The news comes only a week after Zuckerberg announced Facebook’s first ever downsizing, the Post Millennial reported.
“I had hoped the economy would have more clearly stabilized by now, but from what we’re seeing it doesn’t yet seem like it has, so we want to plan somewhat conservatively,” Zuckerberg said.
“For the first 18 years of the company, we basically grew quickly basically every year, and then more recently our revenue has been flat to slightly down for the first time,” he added.
Yure Pablo, a Brazilian computer science student, wrote in a LinkedIn post that he had turned down other offers to work for Zuck, but is now left with nothing.
“I changed plans and discarded another offer for 2023 due to this offer,” he wrote. “So if anyone can help me with [other] opportunities for the next year, I would be glad to apply.”
“Since the beginning of the year when I applied and got the offer, for me, a Latin American, people underrepresented most of the time, it was a watershed for my career, my family,” he added.
Meta spokesperson Andrea Beasley tried to ease pressure on the company, framing the downsizing as a good thing for the future of the company.
“Meta interns are crucial in shaping our future,” Beasley said. “This difficult decision was not made lightly and was made as a last resort.

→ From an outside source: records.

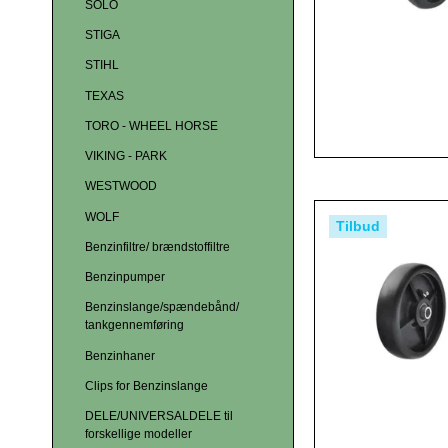
SOLO
STIGA
STIHL
TEXAS
TORO - WHEEL HORSE
VIKING - PARK
WESTWOOD
WOLF
Tilbud
Benzinfiltre/ brændstoffiltre
Benzinpumper
Benzinslange/spændebånd/
tankgennemføring
Benzinhaner
Clips for Benzinslange
DELE/UNIVERSALDELE til
forskellige modeller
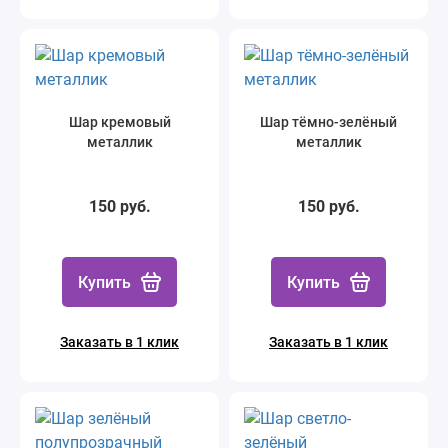
Шар кремовый
Шар тёмно-зелёный
металлик
металлик
150 руб.
150 руб.
Купить
Купить
Заказать в 1 клик
Заказать в 1 клик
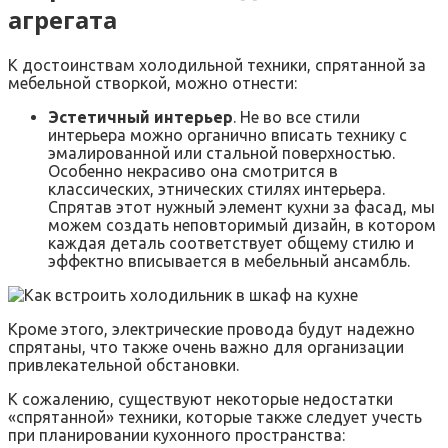
агрегата
К достоинствам холодильной техники, спрятанной за
мебельной створкой, можно отнести:
Эстетичный интерьер
. Не во все стили
интерьера можно органично вписать технику с
эмалированной или стальной поверхностью.
Особенно некрасиво она смотрится в
классических, этнических стилях интерьера.
Спрятав этот нужный элемент кухни за фасад, мы
можем создать неповторимый дизайн, в котором
каждая деталь соответствует общему стилю и
эффектно вписывается в мебельный ансамбль.
Кроме этого, электрические провода будут надежно
спрятаны, что также очень важно для организации
привлекательной обстановки.
К сожалению, существуют некоторые недостатки
«спрятанной» техники, которые также следует учесть
при планировании кухонного пространства:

This companywide hiring shift is to ensure that our hiring targets are aligned with our highest-priority efforts and business needs.”
According to some rumors from the inside, 12,000 employees, or 15% of the entire Meta workforce could be cut in the coming weeks.
The Facebook finance plunge has taken its toll on Zuckerberg’s personal wealth, which took a huge hit in 2022, plunging nearly $71 billion and knocking him down to the 20th richest person in the world rankings.
The large majority of Zuckerberg’s wealth is anchored by Meta stock, which has dropped 57% this year.